Hmm, I don't see it in the troff or the HTML with asciidoc using `make`
- but I do see with asciidoctor, or `asciidoc -d html5`. Nice catch,
thanks.

> 
> > --- a/Documentation/config/sendemail.txt
> > +++ b/Documentation/config/sendemail.txt
> > @@ -1,63 +1,63 @@
> > -sendemail.identity::
> > +sendemail.identity:: // bugreport-exclude
> >         A configuration identity. When given, causes values in the
> 
> If I put each comment on a line of its own (after the config option, but
> I suppose before would work the same way), Asciidoctor truly ignores
> them and everything's fine. And AsciiDoc renders this one and others
> like it ok.
> 
> > -sendemail.aliasesFile::
> > -sendemail.aliasFileType::
> > -sendemail.annotate::
> > +sendemail.aliasesFile:: // bugreport-exclude
> > +sendemail.aliasFileType:: // bugreport-exclude
> > +sendemail.annotate:: // bugreport-include
> 
> However, AsciiDoc (version 8.6.10) seems to effectively replace those
> comments with an empty line during processing, and it makes quite the
> difference here. Instead of these appearing in a compact comma-separated
> list, they are treated as individual items in the description list with
> no supporting content.
> 
> FWIW, I like the idea of annotating things here to make it harder to
> forget this whitelisting when adding a new config item.
> 
> Below is what I came up with as an alternative approach. Feel free to
> steal, squash and/or ignore as you see fit.

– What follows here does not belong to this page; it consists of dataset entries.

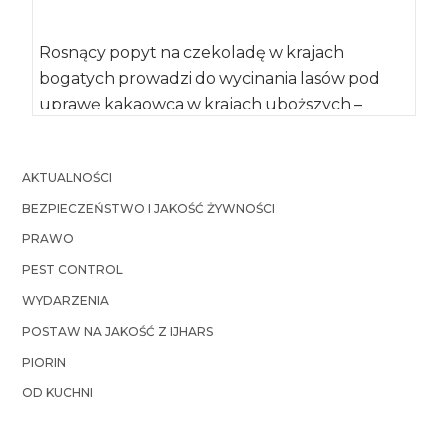
Rosnący popyt na czekoladę w krajach
bogatych prowadzi do wycinania lasów pod
uprawę kakaowca w krajach uboższych –
informuje „Journal […]
AKTUALNOŚCI
BEZPIECZEŃSTWO I JAKOŚĆ ŻYWNOŚCI
PRAWO
PEST CONTROL
WYDARZENIA
POSTAW NA JAKOŚĆ Z IJHARS
PIORIN
OD KUCHNI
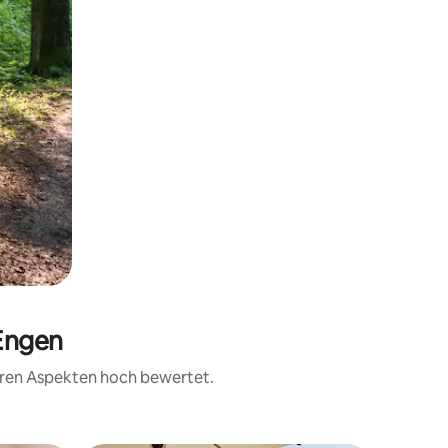
 Engen
teren Aspekten hoch bewertet.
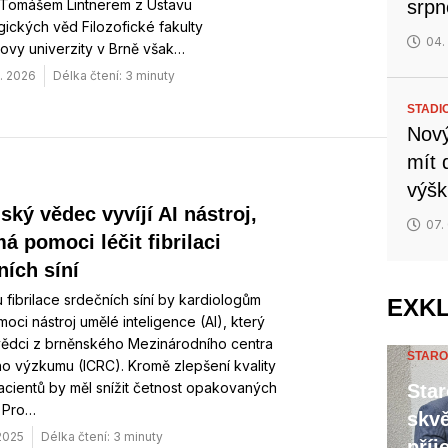
Tomášem Lintnerem z Ústavu
srp
ckých věd Filozofické fakulty
04.
ovy univerzity v Brně však…
. 2026
Délka čtení: 3 minuty
STADI
Nový
mít 
výšk
ský vědec vyvíjí AI nástroj,
07.
á pomoci léčit fibrilaci
ních síní
 fibrilace srdečních síní by kardiologům
EXK
oci nástroj umělé inteligence (AI), který
 vědci z brněnského Mezinárodního centra
STARO
ho výzkumu (ICRC). Kromě zlepšení kvality
acientů by měl snížit četnost opakovaných
Star
. Pro…
skvě
 2025
Délka čtení: 3 minuty
příj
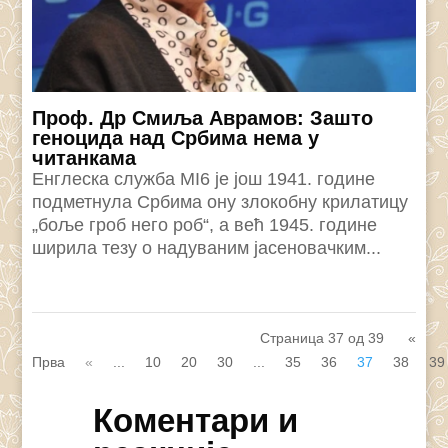
Проф. Др Смиља Аврамов: Зашто
геноцида над Србима нема у
читанкама
Енглеска служба МI6 је још 1941. године
подметнула Србима ону злокобну крилатицу
„боље гроб него роб“, а већ 1945. године
ширила тезу о надуваним јасеновачким...
Страница 37 од 39
«
Прва
«
...
10
20
30
...
35
36
37
38
39
Коментари и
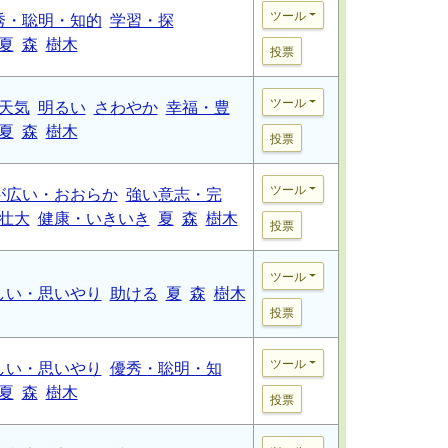
ツール
秀・聡明・知的
学習・探
夏
森
樹木
投票
ツール
天気
明るい
さわやか
幸福・豊
夏
森
樹木
投票
ツール
が広い・おおらか
強い意志・完
壮大
健康・いきいき
夏
森
樹木
投票
ツール
しい・思いやり
助ける
夏
森
樹木
投票
ツール
しい・思いやり
優秀・聡明・知
夏
森
樹木
投票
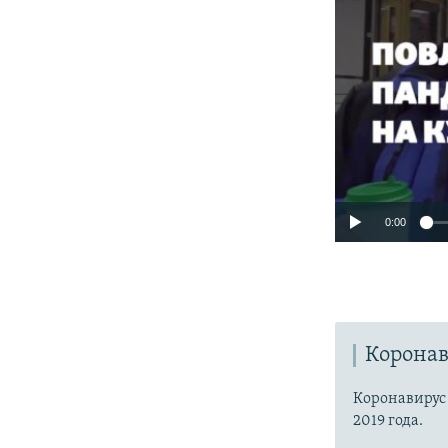
0:00
Коронав
Коронавиру
2019 года.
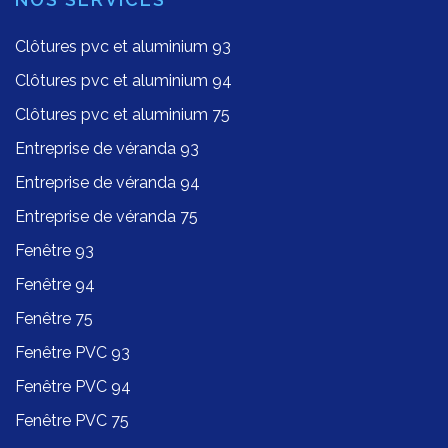
Clôtures pvc et aluminium 93
Clôtures pvc et aluminium 94
Clôtures pvc et aluminium 75
Entreprise de véranda 93
Entreprise de véranda 94
Entreprise de véranda 75
Fenêtre 93
Fenêtre 94
Fenêtre 75
Fenêtre PVC 93
Fenêtre PVC 94
Fenêtre PVC 75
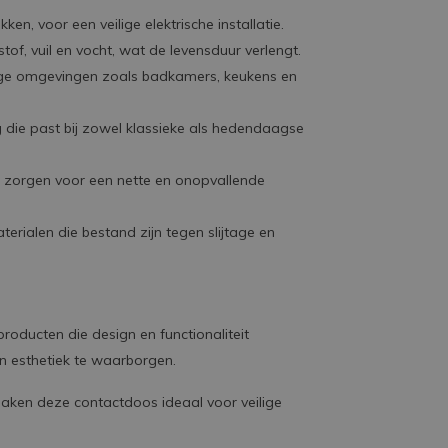
en, voor een veilige elektrische installatie.
tof, vuil en vocht, wat de levensduur verlengt.
tige omgevingen zoals badkamers, keukens en
ng die past bij zowel klassieke als hedendaagse
zorgen voor een nette en onopvallende
ialen die bestand zijn tegen slijtage en
oducten die design en functionaliteit
n esthetiek te waarborgen.
maken deze contactdoos ideaal voor veilige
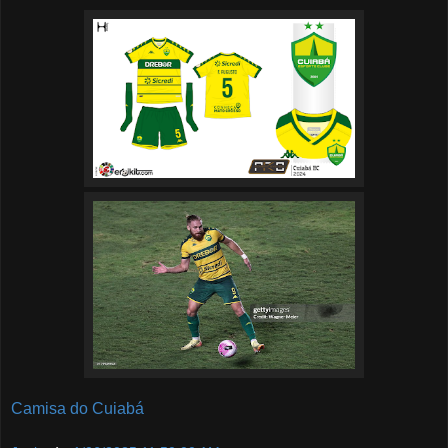
Camisa do Cuiabá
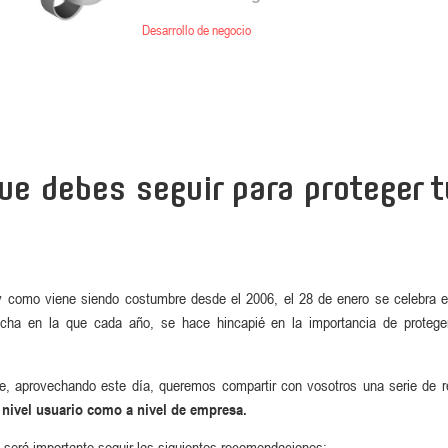
Desarrollo de negocio
e debes seguir para proteger t
 como viene siendo costumbre desde el 2006, el 28 de enero se celebra 
cha en la que cada año, se hace hincapié en la importancia de protege
e, aprovechando este día, queremos compartir con vosotros una serie de
a nivel usuario como a nivel de empresa.
o será importante seguir las siguientes recomendaciones:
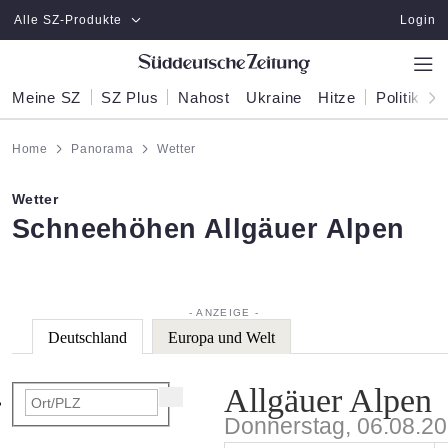
Zum Hauptinhalt springen
Alle SZ-Produkte
Login
Meine SZ
SZ Plus
Nahost
Ukraine
Hitze
Politik
W
Home
Panorama
Wetter
Wetter
:
Schneehöhen Allgäuer Alpen
Deutschland
Europa und Welt
Allgäuer Alpen
Donnerstag, 06.08.2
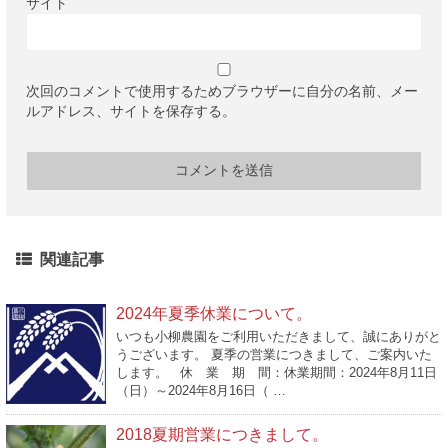
サイト
次回のコメントで使用するためブラウザーに自分の名前、メー
ルアドレス、サイトを保存する。
関連記事
2024年夏季休業について。
いつも小柳農園をご利用いただきまして、誠にありがと
うございます。 夏季の営業につきまして、ご案内いた
します。 休 業 期 間：休業期間：2024年8月11日
（日）～2024年8月16日（ …
2018夏期営業につきまして。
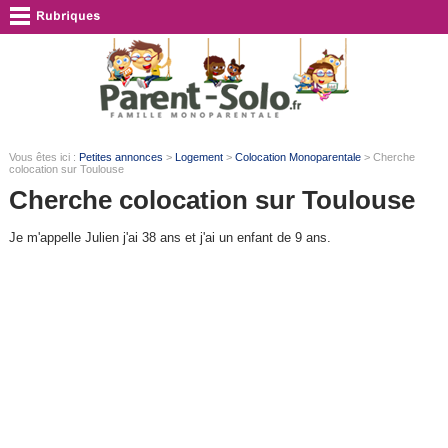
Vous êtes ici :
Petites annonces
>
Logement
>
Colocation Monoparentale
> Cherche
colocation sur Toulouse
Cherche colocation sur Toulouse
Je m'appelle Julien j'ai 38 ans et j'ai un enfant de 9 ans.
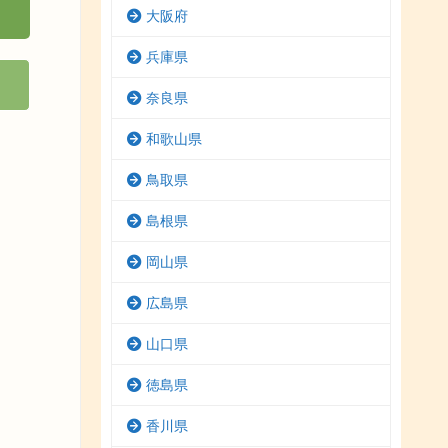
大阪府
兵庫県
奈良県
和歌山県
鳥取県
島根県
岡山県
広島県
山口県
徳島県
香川県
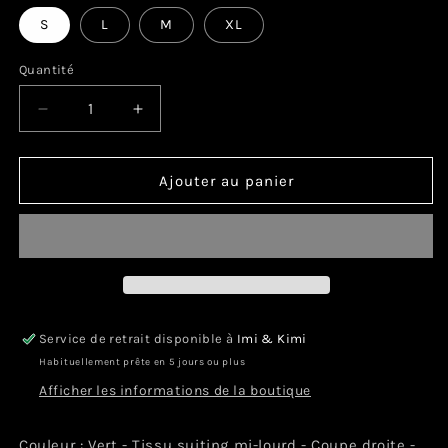
S
L
M
XL
Quantité
Réduire
Augmenter
la
la
quantité
quantité
de
de
Ajouter au panier
SIKO
SIKO
Service de retrait disponible à
Imi & Kimi
Habituellement prête en 5 jours ou plus
Afficher les informations de la boutique
Couleur : Vert - Tissu suiting mi-lourd - Coupe droite -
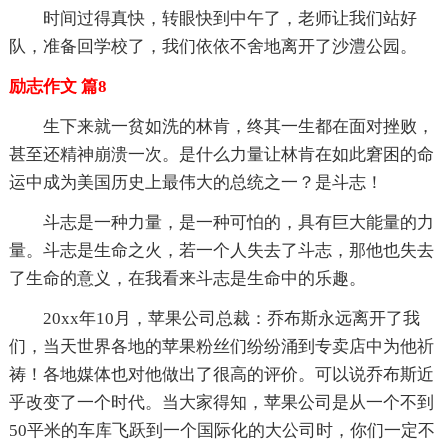
时间过得真快，转眼快到中午了，老师让我们站好
队，准备回学校了，我们依依不舍地离开了沙澧公园。
励志作文 篇8
生下来就一贫如洗的林肯，终其一生都在面对挫败，
甚至还精神崩溃一次。是什么力量让林肯在如此窘困的命
运中成为美国历史上最伟大的总统之一？是斗志！
斗志是一种力量，是一种可怕的，具有巨大能量的力
量。斗志是生命之火，若一个人失去了斗志，那他也失去
了生命的意义，在我看来斗志是生命中的乐趣。
20xx年10月，苹果公司总裁：乔布斯永远离开了我
们，当天世界各地的苹果粉丝们纷纷涌到专卖店中为他祈
祷！各地媒体也对他做出了很高的评价。可以说乔布斯近
乎改变了一个时代。当大家得知，苹果公司是从一个不到
50平米的车库飞跃到一个国际化的大公司时，你们一定不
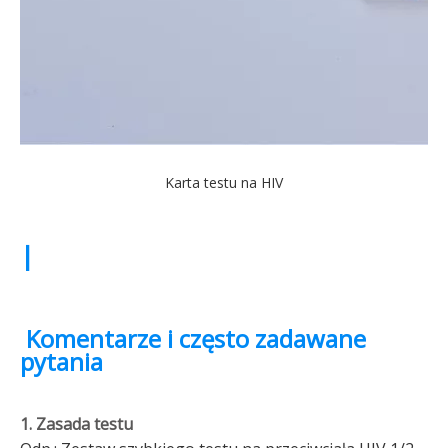
Karta testu na HIV
|
Komentarze i często zadawane
pytania
1. Zasada testu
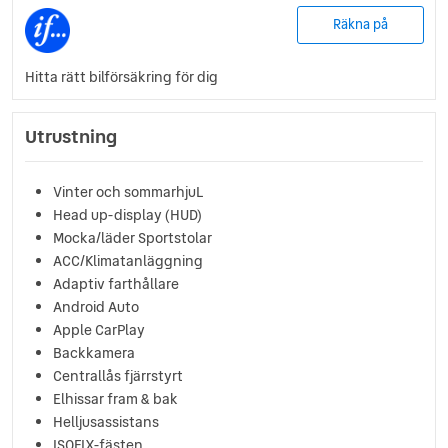
Räkna på
Hitta rätt bilförsäkring för dig
Utrustning
Vinter och sommarhjuL
Head up-display (HUD)
Mocka/läder Sportstolar
ACC/Klimatanläggning
Adaptiv farthållare
Android Auto
Apple CarPlay
Backkamera
Centrallås fjärrstyrt
Elhissar fram & bak
Helljusassistans
ISOFIX-fästen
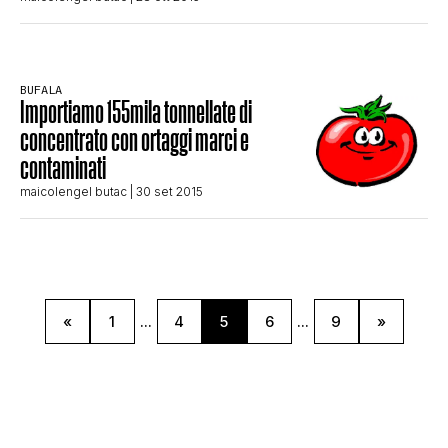
BUFALA
Importiamo 155mila tonnellate di
concentrato con ortaggi marci e
contaminati
maicolengel butac
| 30 set 2015
«
1
...
4
5
6
...
9
»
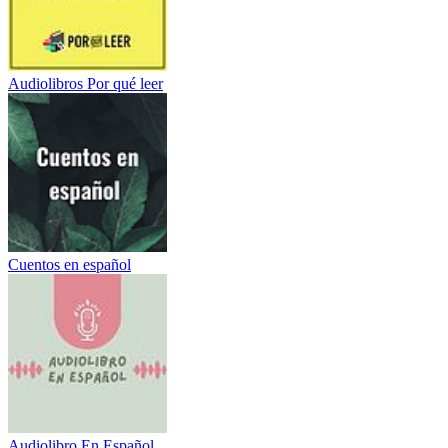
Audiolibros Por qué leer
Cuentos en español
Audiolibro En Español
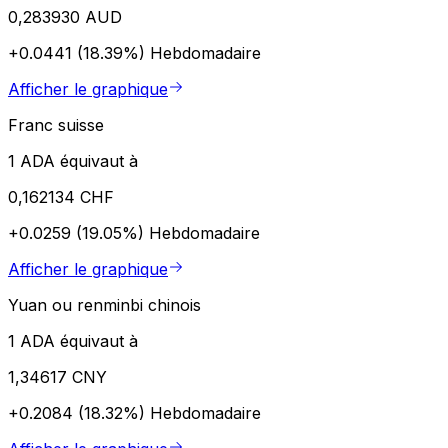
0,283930 AUD
+0.0441 (18.39%)
Hebdomadaire
Afficher le graphique
Franc suisse
1 ADA équivaut à
0,162134 CHF
+0.0259 (19.05%)
Hebdomadaire
Afficher le graphique
Yuan ou renminbi chinois
1 ADA équivaut à
1,34617 CNY
+0.2084 (18.32%)
Hebdomadaire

This is cool - I'll add this to the commit chain and build on top of it.
Thanks!

> 
> BTW, I'm not sure the grep invocation is portable (-R ? -h ? -P ? -o ?).

Yeah, I'll see what I can do about that (recursive, no filename,
Perl-compatible regex, match only) - I can probably replace this with
something like `find | xargs pgrep` - I'll keep digging. Thanks.

> We should probably also do the usual "create a candidate output file,
> then move it into place" dance for robustness.
> 
> I do think we should test the generated whitelist in some minimal way,
> e.g., to check that it does contain something which objectively belongs
> in the whitelist and -- more importantly IMHO -- does *not* contain
> something that shouldn't be there, such as sendemail.smtpPass.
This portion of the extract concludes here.